(Stored data entries)
[Start of Attachment]

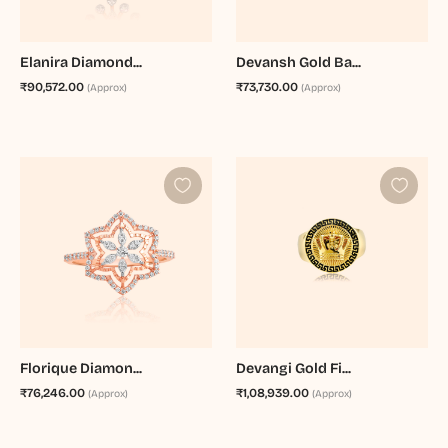
Elanira Diamond...
Devansh Gold Ba...
₹90,572.00
₹73,730.00
(Approx)
(Approx)
Florique Diamon...
Devangi Gold Fi...
₹76,246.00
₹1,08,939.00
(Approx)
(Approx)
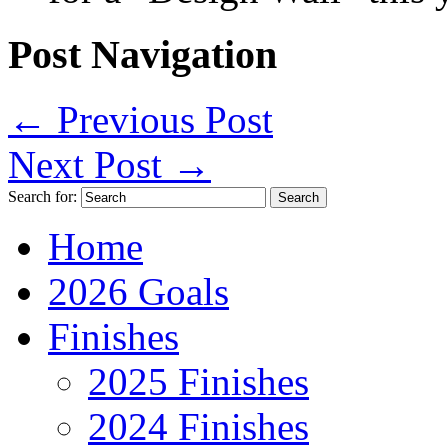
Post Navigation
←
Previous Post
Next Post
→
Search for:
Home
2026 Goals
Finishes
2025 Finishes
2024 Finishes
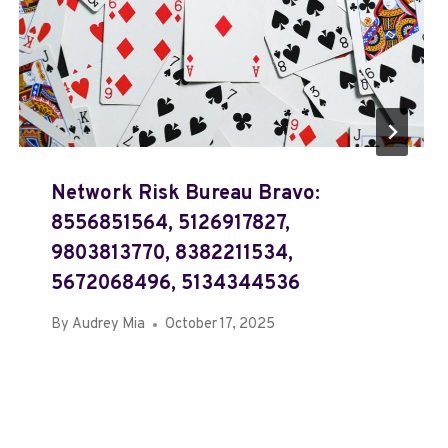
Network Risk Bureau Bravo:
8556851564, 5126917827,
9803813770, 8382211534,
5672068496, 5134344536
By
Audrey Mia
October 17, 2025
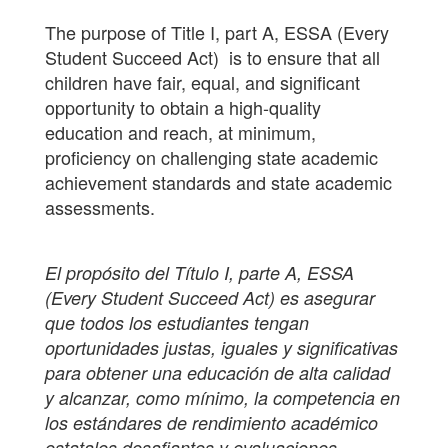
The purpose of Title I, part A, ESSA (Every
Student Succeed Act) is to ensure that all
children have fair, equal, and significant
opportunity to obtain a high-quality
education and reach, at minimum,
proficiency on challenging state academic
achievement standards and state academic
assessments.
El propósito del Título I, parte A, ESSA
(Every Student Succeed Act) es asegurar
que todos los estudiantes tengan
oportunidades justas, iguales y significativas
para obtener una educación de alta calidad
y alcanzar, como mínimo, la competencia en
los estándares de rendimiento académico
estatales desafiantes y evaluaciones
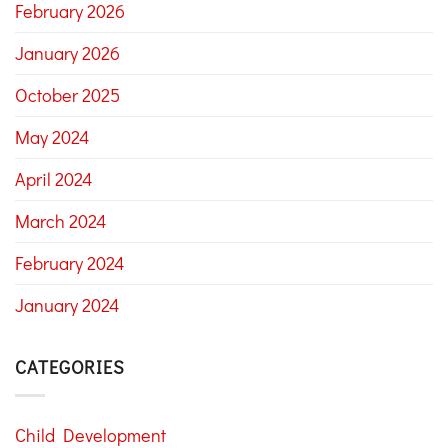
February 2026
January 2026
October 2025
May 2024
April 2024
March 2024
February 2024
January 2024
CATEGORIES
Child Development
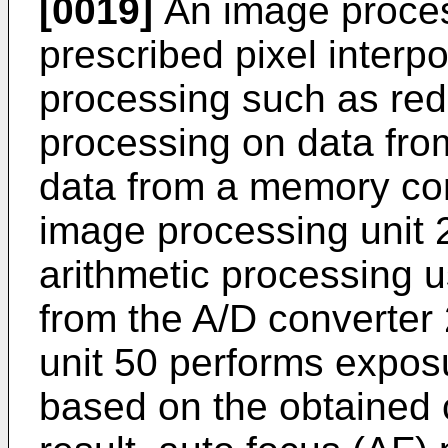
[0019]
An image proces
prescribed pixel interpo
processing such as red
processing on data fro
data from a memory cont
image processing unit 
arithmetic processing 
from the A/D converter
unit 50 performs exposu
based on the obtained c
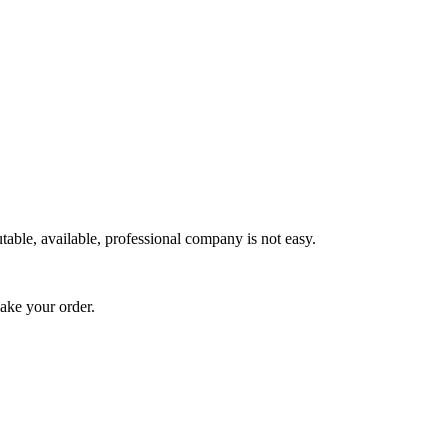
utable, available, professional company is not easy.
make your order.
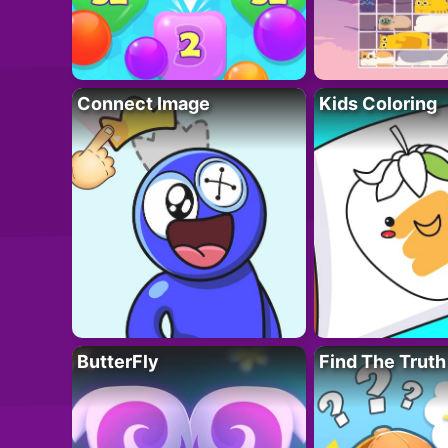
Connect Image
Kids Coloring
ButterFly
Find The Truth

[End of Attachment]

**Your goal:** Whenever "Finishes" occurs in a line above, copy that line.

**Output of the exercise:**
Finishes
2025 Finishes
2024 Finishes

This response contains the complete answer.